Omnibus 409A Provision Sample Clauses
The Omnibus 409A Provision is a contractual clause designed to ensure that compensation arrangements comply with Section 409A of the Internal Revenue Code, which governs the taxation of nonqualified deferred compensation. This provision typically requires that any payments or benefits subject to 409A are structured and administered in a manner that avoids triggering additional taxes or penalties for the recipient. For example, it may specify the timing of payments or restrict certain modifications to deferred compensation plans. Its core practical function is to protect both employers and employees from unintended tax consequences by ensuring compliance with complex tax regulations.
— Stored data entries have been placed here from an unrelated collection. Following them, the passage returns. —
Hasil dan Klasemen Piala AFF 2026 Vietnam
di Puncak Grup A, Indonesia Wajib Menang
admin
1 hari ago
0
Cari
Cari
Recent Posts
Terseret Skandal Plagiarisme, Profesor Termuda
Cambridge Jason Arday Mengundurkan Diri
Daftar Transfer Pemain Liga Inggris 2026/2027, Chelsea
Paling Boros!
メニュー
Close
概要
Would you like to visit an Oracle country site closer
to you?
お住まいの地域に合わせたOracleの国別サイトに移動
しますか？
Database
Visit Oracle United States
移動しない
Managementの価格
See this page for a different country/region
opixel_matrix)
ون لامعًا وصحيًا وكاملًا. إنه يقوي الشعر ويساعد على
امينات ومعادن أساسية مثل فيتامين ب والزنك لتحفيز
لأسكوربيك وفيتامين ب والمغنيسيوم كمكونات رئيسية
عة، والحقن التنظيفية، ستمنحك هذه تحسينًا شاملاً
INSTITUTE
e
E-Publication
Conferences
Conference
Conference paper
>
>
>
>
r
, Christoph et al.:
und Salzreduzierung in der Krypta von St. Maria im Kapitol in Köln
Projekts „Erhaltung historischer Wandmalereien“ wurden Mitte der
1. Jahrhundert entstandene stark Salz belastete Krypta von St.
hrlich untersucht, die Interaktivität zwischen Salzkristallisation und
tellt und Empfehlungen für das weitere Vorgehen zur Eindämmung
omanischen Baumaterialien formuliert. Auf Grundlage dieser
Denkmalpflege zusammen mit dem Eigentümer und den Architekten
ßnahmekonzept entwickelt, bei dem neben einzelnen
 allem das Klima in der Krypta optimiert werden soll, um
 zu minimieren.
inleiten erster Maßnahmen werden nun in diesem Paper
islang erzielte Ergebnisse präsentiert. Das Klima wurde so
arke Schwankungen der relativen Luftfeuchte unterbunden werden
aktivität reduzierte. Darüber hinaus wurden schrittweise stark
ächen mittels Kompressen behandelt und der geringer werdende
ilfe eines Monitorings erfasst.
Omnibus 409A Provision. This Agreement is intended to be exempt from treatment as deferred compensation under Section 409A of the Internal Revenue Code (the “Code”) and shall be construed and interpreted in accordance therewith. All rights to payments under this Agreement shall be treated as rights to receive a series of separate payments to the fullest extent permitted by Section 409A of the Code. Notwithstanding the preceding, the Company shall not be liable to ▇▇▇▇▇▇ or any other person if the Internal Revenue Service or any court or other authority having jurisdiction over such matter determines for any reason that any payment under this Agreement is subject to taxes, penalties or interest as a result of failing to comply with Section 409A of the Code. Notwithstanding any of the provisions of this Agreement, if ▇▇▇▇▇▇ is a “specified employee” (within the meaning of Section 409A of the Code), and any payments hereunder are not otherwise exempt from Section 409A of the Code, then, to the extent necessary to comply with Section 409A of the Code, no payments may be made hereunder before the date which is six months after the date of ▇▇▇▇▇▇’▇ “separation from service” within the meaning of Section 409A of the Code or, if earlier the date of ▇▇▇▇▇▇’▇ death. Because the amounts payable hereunder will be made in all events no later than the 15th day of the third month following the end of (i) the calendar year or (ii) the fiscal year of the Company in which ▇▇▇▇▇▇ terminates employment, whichever is later, then all amounts payable hereunder should be exempt from Section 409A of the Code as a short-term deferral. Consequently, this “specified employee” six-month delay provision will only be applicable if it is subsequently determined that the amounts to be paid pursuant to this Agreement are not exempt from Section 409A of the Code. For purposes hereof, termination of employment shall be read to mean a “separation from service” within the meaning of Section 409A of the Code where it is reasonably anticipated that no further services would be performed after such date or that the level of bona fide services ▇▇▇▇▇▇ would perform after that date (whether as an employee or an independent contractor) would permanently decrease to no more than 20 percent of the average level of bona fide services performed over the immediately preceding 36-month period.